JavaScript Program to Find Minimum Insertions to Form a Palindrome

We are given a string and we have to find the minimum number of characters that we need to insert at any position to make the string a palindrome. A palindrome is a string that reads the same forwards and backwards. This problem can be solved using dynamic programming - we'll explore three approaches: recursive, memoization, and tabulation.

Understanding the Problem

For example, to make "abc" a palindrome, we need to insert 2 characters to get "abcba" or "cbabc". The key insight is that if characters at both ends match, we can focus on the substring between them. If they don't match, we need at least one insertion.

Recursive Approach

The recursive solution compares characters from both ends and makes recursive calls based on whether they match or not.

Example

// Function to find minimum of two numbers
function findMin(a, b) {
    return a < b ? a : b;
}

// Recursive function to find minimum insertions
function findAns(str, start, end) {
    // Base cases
    if (start > end) {
        return 0;
    }
    if (start == end) {
        return 0;
    }
    if (start == end - 1) {
        return str[start] == str[end] ? 0 : 1;
    }
    
    // If characters match, check substring
    if (str[start] == str[end]) {
        return findAns(str, start + 1, end - 1);
    } else {
        // If characters don't match, try inserting at either end
        return 1 + findMin(
            findAns(str, start, end - 1),
            findAns(str, start + 1, end)
        );
    }
}

// Test the function
var str = "abcd";
console.log("The minimum number of insertions required: " + findAns(str, 0, str.length - 1));

The minimum number of insertions required: 3

Time and Space Complexity

The time complexity is O(2^N) due to overlapping subproblems. The space complexity is O(N) for the recursion stack.

Memoization Approach

We can optimize the recursive solution by storing results of subproblems to avoid redundant calculations.

Example

// Function to find minimum of two numbers
function findMin(a, b) {
    return a < b ? a : b;
}

// Memoized function to find minimum insertions
function findAns(str, start, end, memo) {
    // Base cases
    if (start > end) {
        return 0;
    }
    if (start == end) {
        return 0;
    }
    if (start == end - 1) {
        return str[start] == str[end] ? 0 : 1;
    }
    
    // Check if already computed
    if (memo[start][end] != -1) {
        return memo[start][end];
    }
    
    // If characters match, check substring
    if (str[start] == str[end]) {
        memo[start][end] = findAns(str, start + 1, end - 1, memo);
    } else {
        // If characters don't match, try inserting at either end
        memo[start][end] = 1 + findMin(
            findAns(str, start, end - 1, memo),
            findAns(str, start + 1, end, memo)
        );
    }
    
    return memo[start][end];
}

// Test the function
var str = "abcd";
var n = str.length;

// Initialize memoization table
var memo = new Array(n);
for (var i = 0; i < n; i++) {
    memo[i] = new Array(n);
    for (var j = 0; j < n; j++) {
        memo[i][j] = -1;
    }
}

console.log("The minimum number of insertions required: " + findAns(str, 0, n - 1, memo));

The minimum number of insertions required: 3

Time and Space Complexity

The time complexity is O(N²) as each subproblem is solved only once. The space complexity is O(N²) for the memoization table plus O(N) for recursion stack.

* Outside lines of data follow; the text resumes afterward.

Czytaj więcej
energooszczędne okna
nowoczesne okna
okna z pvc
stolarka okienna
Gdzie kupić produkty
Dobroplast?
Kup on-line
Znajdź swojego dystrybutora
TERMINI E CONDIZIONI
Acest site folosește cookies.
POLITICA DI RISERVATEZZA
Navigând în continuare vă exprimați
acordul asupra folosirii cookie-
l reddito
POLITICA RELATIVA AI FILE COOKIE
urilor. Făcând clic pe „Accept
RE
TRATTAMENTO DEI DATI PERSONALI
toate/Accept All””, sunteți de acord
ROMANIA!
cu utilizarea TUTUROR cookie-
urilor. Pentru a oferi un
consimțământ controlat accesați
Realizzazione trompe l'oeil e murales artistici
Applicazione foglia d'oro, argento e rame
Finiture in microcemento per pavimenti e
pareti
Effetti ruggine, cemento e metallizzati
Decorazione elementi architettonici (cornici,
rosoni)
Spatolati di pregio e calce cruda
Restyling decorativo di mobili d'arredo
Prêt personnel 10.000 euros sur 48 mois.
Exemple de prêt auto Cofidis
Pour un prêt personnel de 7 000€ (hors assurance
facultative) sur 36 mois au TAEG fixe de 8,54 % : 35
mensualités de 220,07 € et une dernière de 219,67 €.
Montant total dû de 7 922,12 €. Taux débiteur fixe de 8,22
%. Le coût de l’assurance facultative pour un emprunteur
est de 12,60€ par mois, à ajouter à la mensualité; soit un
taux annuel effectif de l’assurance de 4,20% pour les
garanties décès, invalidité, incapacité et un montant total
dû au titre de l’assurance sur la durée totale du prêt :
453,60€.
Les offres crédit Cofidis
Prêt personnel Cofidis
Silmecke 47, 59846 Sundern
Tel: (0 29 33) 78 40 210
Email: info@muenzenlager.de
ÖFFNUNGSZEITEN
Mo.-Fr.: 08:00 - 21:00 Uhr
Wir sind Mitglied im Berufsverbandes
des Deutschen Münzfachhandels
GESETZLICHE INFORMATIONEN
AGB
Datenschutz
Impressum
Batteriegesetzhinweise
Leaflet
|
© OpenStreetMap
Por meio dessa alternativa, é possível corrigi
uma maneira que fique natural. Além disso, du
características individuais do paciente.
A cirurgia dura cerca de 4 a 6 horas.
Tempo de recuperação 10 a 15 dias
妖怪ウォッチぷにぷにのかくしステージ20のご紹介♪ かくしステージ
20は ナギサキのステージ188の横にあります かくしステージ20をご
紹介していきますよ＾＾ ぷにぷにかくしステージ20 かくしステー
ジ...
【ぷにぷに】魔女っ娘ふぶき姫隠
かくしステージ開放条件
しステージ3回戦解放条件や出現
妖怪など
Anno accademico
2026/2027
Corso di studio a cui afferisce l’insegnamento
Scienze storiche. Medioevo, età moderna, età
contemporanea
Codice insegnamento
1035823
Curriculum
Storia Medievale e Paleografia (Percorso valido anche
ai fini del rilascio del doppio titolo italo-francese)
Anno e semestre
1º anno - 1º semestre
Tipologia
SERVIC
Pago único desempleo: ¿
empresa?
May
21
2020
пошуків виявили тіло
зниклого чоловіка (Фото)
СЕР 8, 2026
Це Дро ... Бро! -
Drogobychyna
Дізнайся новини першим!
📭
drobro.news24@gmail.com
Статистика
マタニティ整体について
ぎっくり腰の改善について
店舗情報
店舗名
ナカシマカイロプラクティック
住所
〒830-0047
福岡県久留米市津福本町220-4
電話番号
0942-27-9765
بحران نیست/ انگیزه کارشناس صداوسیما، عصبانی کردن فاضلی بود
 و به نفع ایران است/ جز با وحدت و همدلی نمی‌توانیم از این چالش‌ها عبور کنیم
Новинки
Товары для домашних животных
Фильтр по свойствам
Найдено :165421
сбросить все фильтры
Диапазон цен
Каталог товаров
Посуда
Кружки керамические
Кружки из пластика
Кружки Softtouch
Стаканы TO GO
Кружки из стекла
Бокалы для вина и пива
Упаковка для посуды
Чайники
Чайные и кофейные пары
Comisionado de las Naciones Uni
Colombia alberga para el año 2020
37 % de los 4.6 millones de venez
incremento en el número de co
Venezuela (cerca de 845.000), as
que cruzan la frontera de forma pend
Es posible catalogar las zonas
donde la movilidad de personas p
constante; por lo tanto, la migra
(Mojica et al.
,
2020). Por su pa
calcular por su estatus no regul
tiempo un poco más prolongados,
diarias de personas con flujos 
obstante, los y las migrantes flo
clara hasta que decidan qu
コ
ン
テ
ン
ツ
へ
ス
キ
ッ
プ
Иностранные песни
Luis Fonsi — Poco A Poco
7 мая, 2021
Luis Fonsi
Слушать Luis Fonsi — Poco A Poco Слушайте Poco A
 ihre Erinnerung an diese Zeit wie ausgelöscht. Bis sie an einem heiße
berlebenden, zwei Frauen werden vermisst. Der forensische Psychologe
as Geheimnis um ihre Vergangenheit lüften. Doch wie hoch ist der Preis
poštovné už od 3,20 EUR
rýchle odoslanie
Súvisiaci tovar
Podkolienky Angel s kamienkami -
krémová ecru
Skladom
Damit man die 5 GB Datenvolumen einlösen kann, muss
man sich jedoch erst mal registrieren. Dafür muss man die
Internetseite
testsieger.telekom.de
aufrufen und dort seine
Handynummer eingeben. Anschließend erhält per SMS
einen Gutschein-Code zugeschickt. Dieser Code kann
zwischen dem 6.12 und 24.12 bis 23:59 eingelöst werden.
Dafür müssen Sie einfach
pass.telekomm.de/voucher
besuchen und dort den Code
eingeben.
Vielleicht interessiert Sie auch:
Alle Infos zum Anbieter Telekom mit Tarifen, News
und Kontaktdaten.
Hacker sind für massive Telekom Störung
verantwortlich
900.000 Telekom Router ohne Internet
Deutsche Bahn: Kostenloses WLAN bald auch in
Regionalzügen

Dynamic Programming (Tabulation) Approach

We can convert the memoized solution to an iterative bottom-up approach using a DP table.

Example

// Function to find minimum of two numbers
function findMin(a, b) {
    return a < b ? a : b;
}

// Dynamic programming function to find minimum insertions
function findAns(str) {
    var n = str.length;
    
    // Create DP table
    var dp = new Array(n);
    for (var i = 0; i < n; i++) {
        dp[i] = new Array(n);
        for (var j = 0; j < n; j++) {
            dp[i][j] = 0;
        }
    }
    
    // Fill the DP table
    for (var len = 2; len <= n; len++) {
        for (var start = 0; start <= n - len; start++) {
            var end = start + len - 1;
            
            if (str[start] == str[end]) {
                dp[start][end] = dp[start + 1][end - 1];
            } else {
                dp[start][end] = 1 + findMin(
                    dp[start][end - 1],
                    dp[start + 1][end]
                );
            }
        }
    }
    
    return dp[0][n - 1];
}

// Test the function
var str = "abcd";
console.log("The minimum number of insertions required: " + findAns(str));

The minimum number of insertions required: 3

Time and Space Complexity

The time complexity is O(N²) using nested loops. The space complexity is O(N²) for the DP table.

Approach Comparison

Conclusion

We implemented three approaches to find minimum insertions required to form a palindrome. The tabulation approach is most efficient as it eliminates recursion overhead while maintaining O(N²) time complexity. This problem demonstrates how dynamic programming can optimize exponential recursive solutions.